WHAT TO PRODUCE — Give back exactly the lines of the entries below from the line with "zember 2025" to the line with "ne Jugendfeuerwehr", inclusive, and only those.

RECORDS SUPPLIED Block Start

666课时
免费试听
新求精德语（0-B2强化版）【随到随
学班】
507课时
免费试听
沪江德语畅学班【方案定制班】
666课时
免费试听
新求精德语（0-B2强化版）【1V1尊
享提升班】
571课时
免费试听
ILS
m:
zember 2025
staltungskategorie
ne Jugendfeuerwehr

RECORDS SUPPLIED Block End
RECORDS SUPPLIED Block Start

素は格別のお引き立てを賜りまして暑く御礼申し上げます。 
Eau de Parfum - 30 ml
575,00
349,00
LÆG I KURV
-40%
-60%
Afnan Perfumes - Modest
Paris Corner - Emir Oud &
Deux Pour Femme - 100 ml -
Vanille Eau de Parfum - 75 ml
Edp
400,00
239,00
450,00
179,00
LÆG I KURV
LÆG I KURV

RECORDS SUPPLIED Block End
RECORDS SUPPLIED Block Start

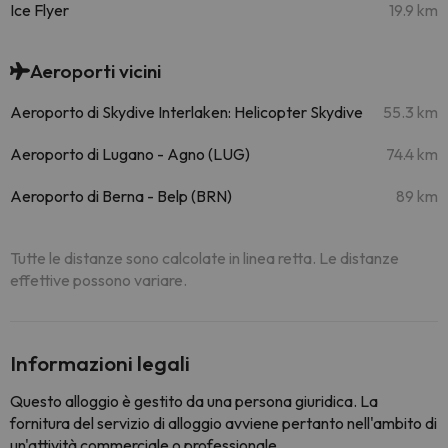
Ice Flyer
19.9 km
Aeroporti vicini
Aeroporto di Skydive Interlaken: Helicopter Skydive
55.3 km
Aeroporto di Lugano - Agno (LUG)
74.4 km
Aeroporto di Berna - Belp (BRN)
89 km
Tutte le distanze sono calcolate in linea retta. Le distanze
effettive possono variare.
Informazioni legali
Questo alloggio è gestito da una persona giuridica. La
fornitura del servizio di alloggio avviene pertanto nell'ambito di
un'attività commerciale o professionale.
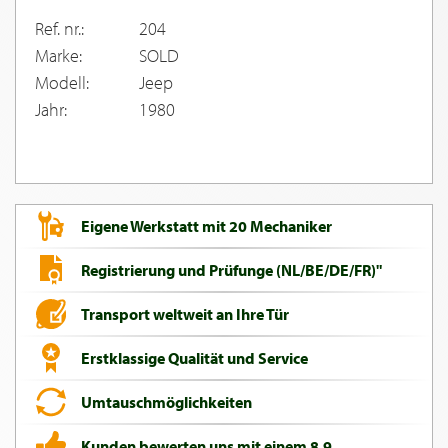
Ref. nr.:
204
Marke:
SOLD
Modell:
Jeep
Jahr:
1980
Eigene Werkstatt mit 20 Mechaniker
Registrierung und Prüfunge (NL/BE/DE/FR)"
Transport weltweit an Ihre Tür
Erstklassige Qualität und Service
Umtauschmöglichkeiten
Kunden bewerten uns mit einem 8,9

RECORDS SUPPLIED Block End

ANSWER —
zember 2025
staltungskategorie
ne Jugendfeuerwehr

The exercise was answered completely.